With some weird Japanese puppets, they were a bit scary actually....

And finally showing off my / Jess' new sling. Didymos hemp size 6 (if that means any thing to you) and dyed to my specification by the very talented Ola at Turquoise Fields. It's inspired by my distant memories of caribbean beaches and Ola named it Anegada which is very fitting. I love it, the colours make me smile so much and it's such a cushy and supportive wrap for my growing girl. I now have all the wraps I will ever need (I may have said that before but this time I think I mean it!) but I suspect none of the rest will get a look in for a while!

So all in all we had a lovely day, bit overcast but hey ho.

Friday, 14 January 2011

Where has this year gone?

I'm taking a quick break while my custard cream dough sits in the fridge and I should be taking the opportunity to do the washing up but I'm blatantly not.

Jess turns one tomorrow, this time last year I was in my second day of labour and thinking that it was worse than the first day of labour but not realising that it was still a walk in the park compared to the third day when things really got going!

I've been mulling things over in my mind for the last few days about how amazing this year has been and how quickly Jess is changing and learning. The little things she used to do like sooth herself to sleep by sucking her middle fingers which suddenly stopped without me noticing; how, before she could crawl, she would lie on her front kicking her legs and pumping her arms with such energy and frustration. I can see everything with such clarity right back to when she was born and I first saw her face and heard the wonder in John's voice as he stood behind me, the sadness I felt as, with tears running down my face, I poured formula down her throat while she was wrapped in a sheet when we were readmitted to hospital after my milk failed to come in.

She's now crawling, pulling herself up to her feet and, I think, will soon be walking on her own.

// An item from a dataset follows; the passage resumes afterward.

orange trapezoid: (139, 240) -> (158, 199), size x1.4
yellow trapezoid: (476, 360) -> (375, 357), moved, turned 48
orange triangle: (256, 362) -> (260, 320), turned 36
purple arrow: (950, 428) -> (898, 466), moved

She eats amazingly well and only needs me to feed her about three times a day and I suspect that is mostly for comfort but I'm happy to continue as long as she wants. She is still being carried in her ever expanding sling collection and I have no plans to get her a buggy. Maybe this has now become a point of pride for me but whatever, it's my choice. I've had too many people tell me I won't be able to carry her for ever that I seem to have taken it as a challenge. Anyway, I couldn't imagine not having her that close when we're out and about.

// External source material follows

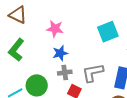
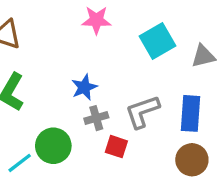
pink star: (55, 29) -> (96, 20), moved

We seem to be in full swing of a really annoying phase where anything and everything is emptied out or pulled off shelves; the nappy bucket, the laundry basket, the cat's litter tray and water and food bowls, cds, books, laundry hanging out to dry, the bin etc etc. You name it and she'll do her best to make a mess out of it. But I get such a kick out of watching her explore and work out what she's capable off.

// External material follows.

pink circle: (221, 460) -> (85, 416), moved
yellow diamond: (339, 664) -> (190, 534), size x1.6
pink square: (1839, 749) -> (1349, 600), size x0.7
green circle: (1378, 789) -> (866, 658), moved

She's completely fearless and will happily mooch off in the pub and attempt to get behind the bar. We have started going to a music group in Stoke Newington and on our first visit she slipped off my knee and crawled out to the front to get a closer look at the proceedings while bigger children ran around her. I am so proud of my little girl and really hope she keeps this up and isn't inflicted with the crippling shyness I had as a child.

So, my gorgeous girl, happy first birthday! I'll go and get back to making your birthday goodies now!